Les religions relient-elles les hommes ou les séparent-elles ?

Religions, fanatisme et obscurantisme

« Suite aux tragiques événements de ce début d’année, une demi-journée d’étude et de rencontre », qui a été de grande qualité, a été organisée par l’inspection de philosophie. Mais l’intitulé « ressources philosophiques et spirituelles de l’Islam » étonne Jean-Michel Muglioni, d’autant plus que dans une autre académie il est proposé aux professeurs, certes dans un contexte de liberté d’esprit total, et pour la vraie défense des Lumières, « d’expliciter […] la valeur civilisatrice de toutes les religions ». L’auteur rappelle ici que l’histoire des religions est aussi l’histoire de l’intolérance et de ses crimes. Bref, il ne voit pas que la spiritualité telle qu’elle est comprise par le christianisme ou l’islam puisse nous apprendre à lutter contre le fanatisme et l’obscurantisme, ni qu’on puisse la considérer comme un substitut de la philosophie dans un enseignement laïque.

Les avatars du christianisme et de l’islam

Islam avec un I majuscule désigne une civilisation, avec un i minuscule, une religion, la religion musulmane. La civilisation ainsi nommée ne se réduit pourtant pas à la religion musulmane : comme dans le monde chrétien, religion et civilisation y furent souvent en conflit. Partons du XVIIe siècle. Descartes a la prudence d’aller vivre en Hollande pour échapper au sort que le catholicisme a réservé à Galilée.
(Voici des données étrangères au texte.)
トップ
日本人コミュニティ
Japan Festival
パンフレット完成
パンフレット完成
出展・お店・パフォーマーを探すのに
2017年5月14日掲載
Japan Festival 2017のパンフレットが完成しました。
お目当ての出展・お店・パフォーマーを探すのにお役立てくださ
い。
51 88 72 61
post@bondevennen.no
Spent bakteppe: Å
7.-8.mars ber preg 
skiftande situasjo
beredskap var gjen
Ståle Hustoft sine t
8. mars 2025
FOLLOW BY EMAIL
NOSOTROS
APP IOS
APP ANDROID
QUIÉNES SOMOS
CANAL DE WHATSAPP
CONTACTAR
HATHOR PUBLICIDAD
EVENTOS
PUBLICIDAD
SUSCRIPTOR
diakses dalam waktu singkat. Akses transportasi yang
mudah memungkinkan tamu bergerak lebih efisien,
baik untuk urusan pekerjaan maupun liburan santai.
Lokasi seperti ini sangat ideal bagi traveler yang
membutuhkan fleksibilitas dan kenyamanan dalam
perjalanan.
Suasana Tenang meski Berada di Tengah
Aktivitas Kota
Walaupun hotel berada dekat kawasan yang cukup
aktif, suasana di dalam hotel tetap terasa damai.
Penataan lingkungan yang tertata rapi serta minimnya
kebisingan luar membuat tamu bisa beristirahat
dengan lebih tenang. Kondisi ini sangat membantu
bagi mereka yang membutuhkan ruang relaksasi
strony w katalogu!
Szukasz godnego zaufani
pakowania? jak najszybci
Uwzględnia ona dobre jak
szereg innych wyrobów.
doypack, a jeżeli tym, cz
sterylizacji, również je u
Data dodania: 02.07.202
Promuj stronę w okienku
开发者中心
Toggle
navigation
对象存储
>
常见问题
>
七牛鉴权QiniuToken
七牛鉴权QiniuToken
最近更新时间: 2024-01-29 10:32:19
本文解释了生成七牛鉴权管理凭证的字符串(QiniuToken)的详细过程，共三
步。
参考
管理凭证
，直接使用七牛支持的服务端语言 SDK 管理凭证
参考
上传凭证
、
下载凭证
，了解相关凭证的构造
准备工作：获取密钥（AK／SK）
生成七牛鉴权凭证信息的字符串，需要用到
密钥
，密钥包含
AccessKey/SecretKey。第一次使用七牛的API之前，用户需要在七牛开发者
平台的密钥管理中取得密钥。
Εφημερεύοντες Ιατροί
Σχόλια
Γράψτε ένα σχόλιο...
L’œuvre de Malebranche, le révérend père Malebranche de l’Oratoire, est mise à l’Index. Je ne parle pas de la persécution des homosexuels, ni du chevalier de La Barre, au XVIIIe siècle : en pays chrétien, la liste des horreurs est longue ! Changeons de monde. Averroès fut exilé comme hérétique et ses livres brûlés : or sa pensée entre dans la catégorie « philosophie islamique ». Faut-il définir l’Islam par les victimes de l’islam ? Définir la philosophie chrétienne par les auteurs condamnés par l’Église romaine ? Tel serait alors un Islam des Lumières, en un sens aussi critique à l’égard de l’islam que les Lumières au XVIIIe siècle à l’égard du christianisme.
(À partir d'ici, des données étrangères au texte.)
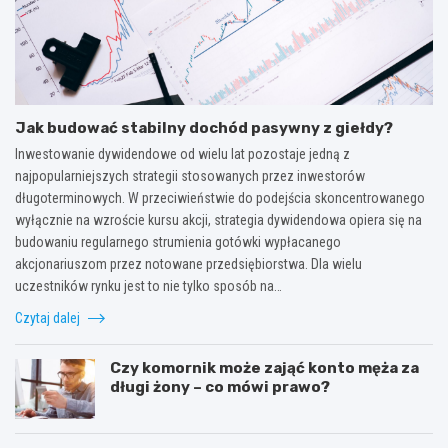
Jak budować stabilny dochód pasywny z giełdy?
Inwestowanie dywidendowe od wielu lat pozostaje jedną z
najpopularniejszych strategii stosowanych przez inwestorów
długoterminowych. W przeciwieństwie do podejścia skoncentrowanego
wyłącznie na wzroście kursu akcji, strategia dywidendowa opiera się na
budowaniu regularnego strumienia gotówki wypłacanego
akcjonariuszom przez notowane przedsiębiorstwa. Dla wielu
uczestników rynku jest to nie tylko sposób na…
Czytaj dalej
Czy komornik może zająć konto męża za
długi żony – co mówi prawo?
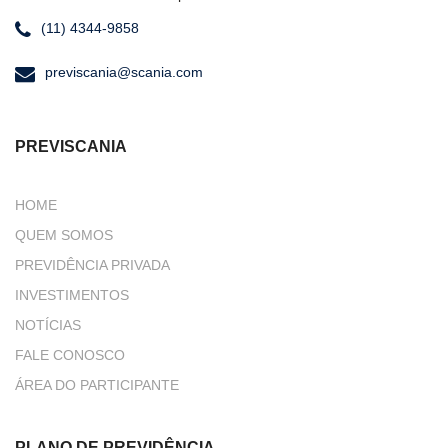
(11) 4344-9858
previscania@scania.com
PREVISCANIA
HOME
QUEM SOMOS
PREVIDÊNCIA PRIVADA
INVESTIMENTOS
NOTÍCIAS
FALE CONOSCO
ÁREA DO PARTICIPANTE
PLANO DE PREVIDÊNCIA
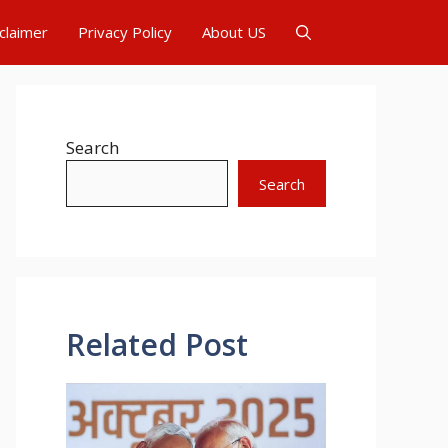
claimer
Privacy Policy
About US
Search
Search
Related Post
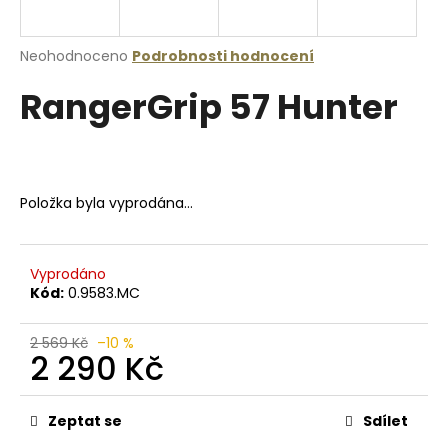
a
j
Průměrné
Neohodnoceno
Podrobnosti hodnocení
í
hodnocení
RangerGrip 57 Hunter
produktu
t
je
?
0,0
z
5
hvězdiček.
Položka byla vyprodána…
HLEDAT
Vyprodáno
Kód:
0.9583.MC
D
o
2 569 Kč
–10 %
2 290 Kč
p
o
Měrná
r
cena:
Zeptat se
Sdílet
u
Lire les philosophes comme philosophes ou pour leurs croyances religieuses ?

Mais si nous lisons Avicenne ou Averroès comme n’importe quel philosophe, c’est qu’ils sont intelligibles non pas seulement pour des musulmans mais aussi pour le philosophe chinois auquel s’adresse Malebranche. A ce titre, philosophes donc, ils n’appartiennent pas plus à l’Islam que Platon ou Aristote à la civilisation païenne : si au XVIIe siècle il allait de soi qu’on parle de Platon comme d’un philosophe païen, les historiens de la philosophie et les simples lecteurs ont aujourd’hui abandonné cette catégorie. Dès lors on peut s’étonner qu’on ait proposé une formation pour les professeurs de philosophie intitulée Ressources philosophiques et spirituelles de l’Islam. Il est sans doute bon que ceux qui connaissent les philosophes comme Averroès ou Avicenne, pour reprendre les mêmes exemples, soient mis à contribution pour éclairer leurs collègues. Mais que dirait-on d’une formation qui s’intitulerait « ressources philosophiques de la Chrétienté » ?
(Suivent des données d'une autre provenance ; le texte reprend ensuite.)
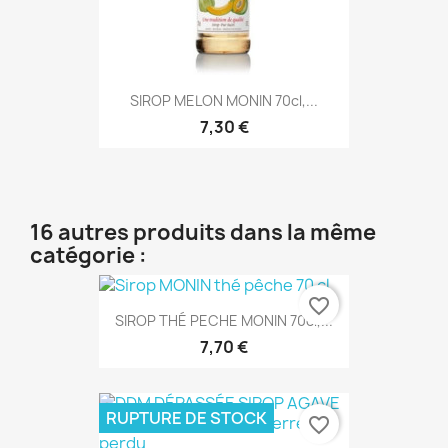
SIROP MELON MONIN 70cl,...
7,30 €
16 autres produits dans la même
catégorie :
favorite_border
SIROP THÉ PECHE MONIN 70cl,...
7,70 €
RUPTURE DE STOCK
favorite_border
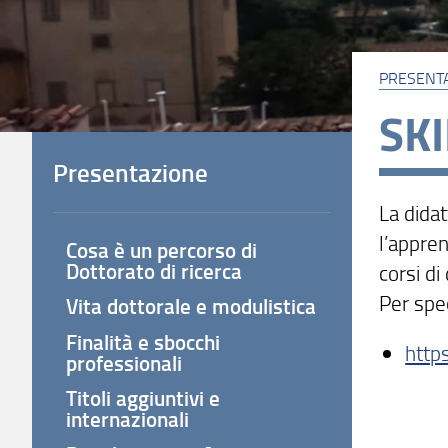
PRESENT
SKI
Presentazione
La dida
l’appren
Cosa è un percorso di
Dottorato di ricerca
corsi di
Per spe
Vita dottorale e modulistica
Finalità e sbocchi
http
professionali
Titoli aggiuntivi e
internazionali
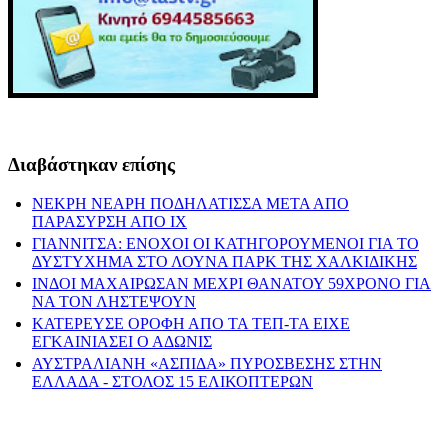
Διαβάστηκαν επίσης
ΝΕΚΡΗ ΝΕΑΡΗ ΠΟΔΗΛΑΤΙΣΣΑ ΜΕΤΑ ΑΠΟ
ΠΑΡΑΣΥΡΣΗ ΑΠΟ ΙΧ
ΓΙΑΝΝΙΤΣΑ: ΕΝΟΧΟΙ ΟΙ ΚΑΤΗΓΟΡΟΥΜΕΝΟΙ ΓΙΑ ΤΟ
ΔΥΣΤΥΧΗΜΑ ΣΤΟ ΛΟΥΝΑ ΠΑΡΚ ΤΗΣ ΧΑΛΚΙΔΙΚΗΣ
ΙΝΔΟΙ ΜΑΧΑΙΡΩΣΑΝ ΜΕΧΡΙ ΘΑΝΑΤΟΥ 59ΧΡΟΝΟ ΓΙΑ
ΝΑ ΤΟΝ ΛΗΣΤΕΨΟΥΝ
ΚΑΤΕΡΕΥΣΕ ΟΡΟΦΗ ΑΠΟ ΤΑ ΤΕΠ-ΤΑ ΕΙΧΕ
ΕΓΚΑΙΝΙΑΣΕΙ Ο ΑΔΩΝΙΣ
ΑΥΣΤΡΑΛΙΑΝΗ «ΑΣΠΙΔΑ» ΠΥΡΟΣΒΕΣΗΣ ΣΤΗΝ
ΕΛΛΑΔΑ - ΣΤΟΛΟΣ 15 ΕΛΙΚΟΠΤΕΡΩΝ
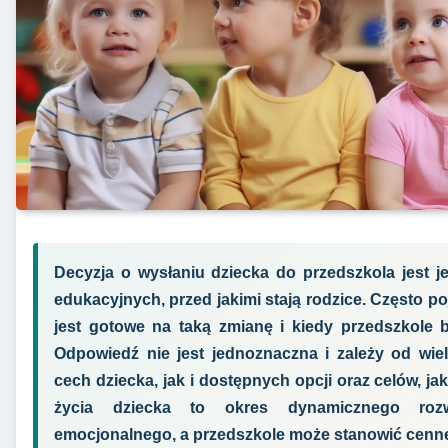
Decyzja o wysłaniu dziecka do przedszkola jest
edukacyjnych, przed jakimi stają rodzice. Często po
jest gotowe na taką zmianę i kiedy przedszkole b
Odpowiedź nie jest jednoznaczna i zależy od wie
cech dziecka, jak i dostępnych opcji oraz celów, ja
życia dziecka to okres dynamicznego roz
emocjonalnego, a przedszkole może stanowić cenne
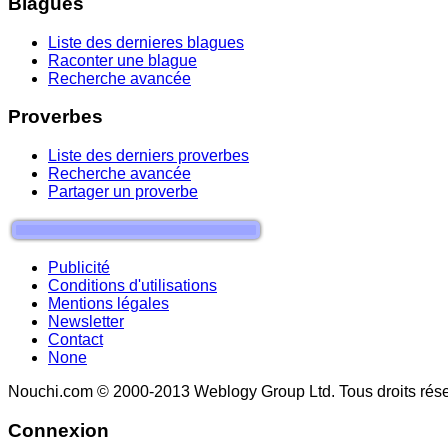
Blagues
Liste des dernieres blagues
Raconter une blague
Recherche avancée
Proverbes
Liste des derniers proverbes
Recherche avancée
Partager un proverbe
Publicité
Conditions d'utilisations
Mentions légales
Newsletter
Contact
None
Nouchi.com © 2000-2013 Weblogy Group Ltd. Tous droits rése
Connexion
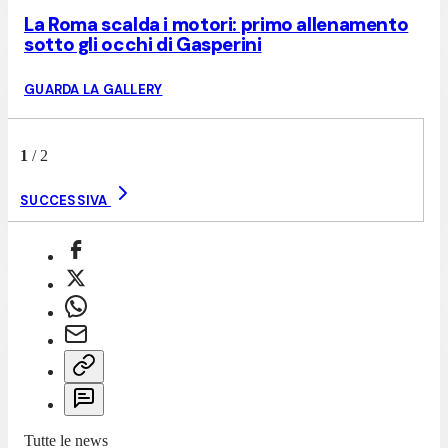
La Roma scalda i motori: primo allenamento
sotto gli occhi di Gasperini
GUARDA LA GALLERY
1
/
2
SUCCESSIVA
Tutte le news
D’un certain usage des mots spirituel ou spiritualité

Et que se passerait-il si le ministère de l’Éducation nationale se mêlait de faire savoir aux professeurs de philosophie quelles sont les « ressources spirituelles de la Chrétienté » ? L’usage du terme spirituel dans cet intitulé ajoute à ma perplexité. Il est pris au sens que lui donne le discours religieux et non les textes philosophiques : il ne renvoie pas aux débats métaphysiques, c’est-à-dire à ce qu’il y a de philosophique chez tel ou tel philosophe de l’aire musulmane (ainsi un texte d’Averroès proposé à cette journée d’étude traite de la spiritualité de l’âme), mais il s’agit de la spiritualité entendue au sens de la vie religieuse, de la croyance en tant qu’elle est précisément d’un autre ordre que la philosophie. Chercher chez des philosophes des « ressources philosophiques » pour enrichir son enseignement, cela va de soi pour tout professeur de philosophie, mais des « ressources spirituelles » en ce sens ? Ajouter spirituel à philosophique, c’est comme vouloir compléter l’instituteur par le curé.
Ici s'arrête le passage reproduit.